There was more to this lawsuit than met the eye. Hologram USA claimed rights over a technology — a derivation of a 19th century illusion called “Pepper’s Ghost” — that had derived from a German inventor named Uwe Maass who worked with a British business person, Ian O’Connell, and another individual, before the company was thrown into bankruptcy under contentious circumstances. The technology then was auctioned to an Italian before winding up in the hands of David, a Greek billionaire, who began fighting with Textor, whose company was O’Connell’s American licensee for spectacles like the famous Tupac Shakur hologram at Coachella.

Got that?

If not, our story in May 2015 explained in more detail this crazy international fight, including a side lawsuit brought in Florida by Textor against David for alleged cyberstalking for doing things like posting a picture of Adolf Hitler on Instagram and tagging him. (That latter case was recently featured in a Florida appeals court decision over the constitutionality of a cyber-gag order.)

Now, however, in a settlement that as we understand it, resolves both the Michael Jackson hologram dispute as well as the Florida cyberstalking case, the parties have agreed to rest their bitter dispute so as to move forward in their plans to conquer the universe with holograms and digital projections of celebrities everywhere.

In a statement Pulse provides, “Hologram USA, Inc., MDH Hologram, Ltd., and Pulse Evolution Corporation report that they have reached an amicable resolution of the litigation related to the 2014 Billboard Music Awards.”

A Hologram USA spokesperson adds, “Though the terms of the agreement are confidential, we were very happy to receive Pulse’s settlement.”

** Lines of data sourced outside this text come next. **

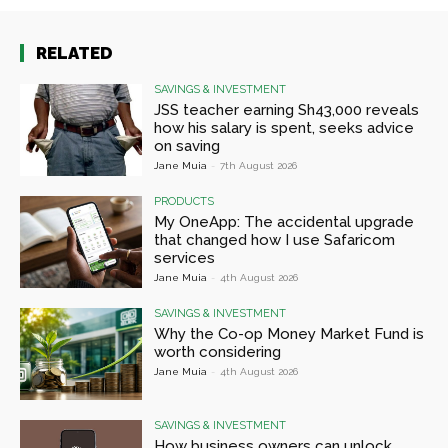
RELATED
SAVINGS & INVESTMENT
JSS teacher earning Sh43,000 reveals
how his salary is spent, seeks advice
on saving
Jane Muia
-
7th August 2026
PRODUCTS
My OneApp: The accidental upgrade
that changed how I use Safaricom
services
Jane Muia
-
4th August 2026
SAVINGS & INVESTMENT
Why the Co-op Money Market Fund is
worth considering
Jane Muia
-
4th August 2026
SAVINGS & INVESTMENT
How business owners can unlock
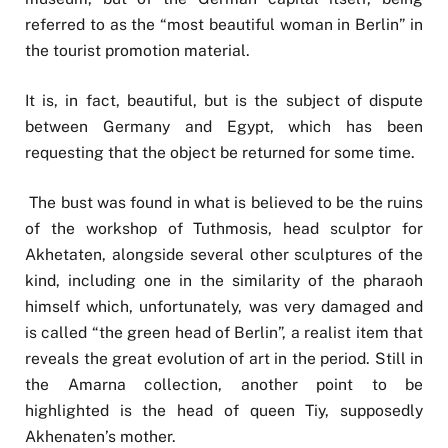
referred to as the “most beautiful woman in Berlin” in
the tourist promotion material.
It is, in fact, beautiful, but is the subject of dispute
between Germany and Egypt, which has been
requesting that the object be returned for some time.
The bust was found in what is believed to be the ruins
of the workshop of Tuthmosis, head sculptor for
Akhetaten, alongside several other sculptures of the
kind, including one in the similarity of the pharaoh
himself which, unfortunately, was very damaged and
is called “the green head of Berlin”, a realist item that
reveals the great evolution of art in the period. Still in
the Amarna collection, another point to be
highlighted is the head of queen Tiy, supposedly
Akhenaten’s mother.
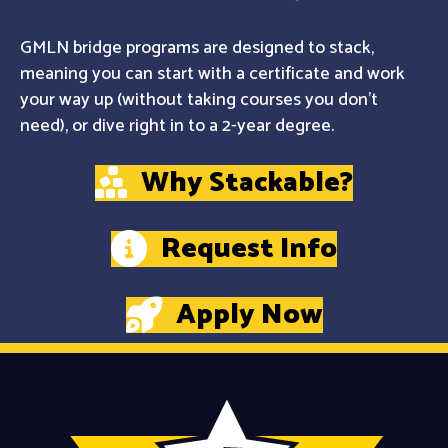
GMLN bridge programs are designed to stack,
meaning you can start with a certificate and work
your way up (without taking courses you don't
need), or dive right in to a 2-year degree.
Why Stackable?
Request Info
Apply Now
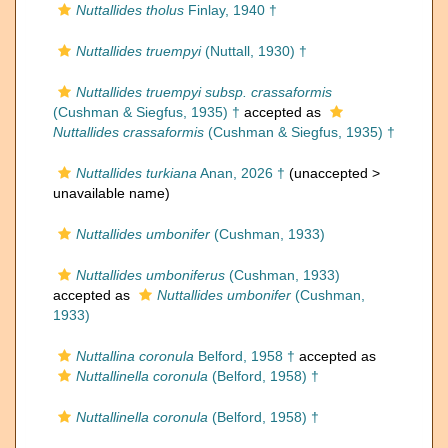
Nuttallides tholus
Finlay, 1940 †
Nuttallides truempyi
(Nuttall, 1930) †
Nuttallides truempyi subsp. crassaformis
(Cushman & Siegfus, 1935) †
accepted as
Nuttallides crassaformis
(Cushman & Siegfus, 1935) †
Nuttallides turkiana
Anan, 2026 †
(unaccepted >
unavailable name
)
Nuttallides umbonifer
(Cushman, 1933)
Nuttallides umboniferus
(Cushman, 1933)
accepted as
Nuttallides umbonifer
(Cushman,
1933)
Nuttallina coronula
Belford, 1958 †
accepted as
Nuttallinella coronula
(Belford, 1958) †
Nuttallinella coronula
(Belford, 1958) †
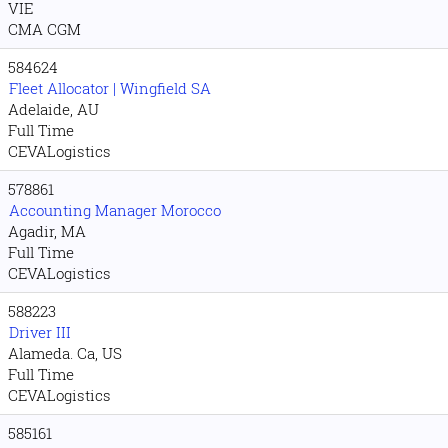
VIE
CMA CGM
584624
Fleet Allocator | Wingfield SA
Adelaide, AU
Full Time
CEVALogistics
578861
Accounting Manager Morocco
Agadir, MA
Full Time
CEVALogistics
588223
Driver III
Alameda. Ca, US
Full Time
CEVALogistics
585161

Nevertheless, despite the lovefest — and Hologram USA’s parting kiss — there’s still controversy in court. On Monday, O’Connell filed his own lawsuit in Nevada asserting patent infringement, breach of contract, tortious interference, fraudulent misrepresentation and more against Hologram USA and O’Connell’s former partner Maass concerning rights to the technology. If the action survives any jurisdictional and statute of limitation challenges, the court will probably have to delve once again into the development of the technology at hand as well as the business dealings and international arbitration proceedings that preceded the notice of settlement filed in court on Wednesday.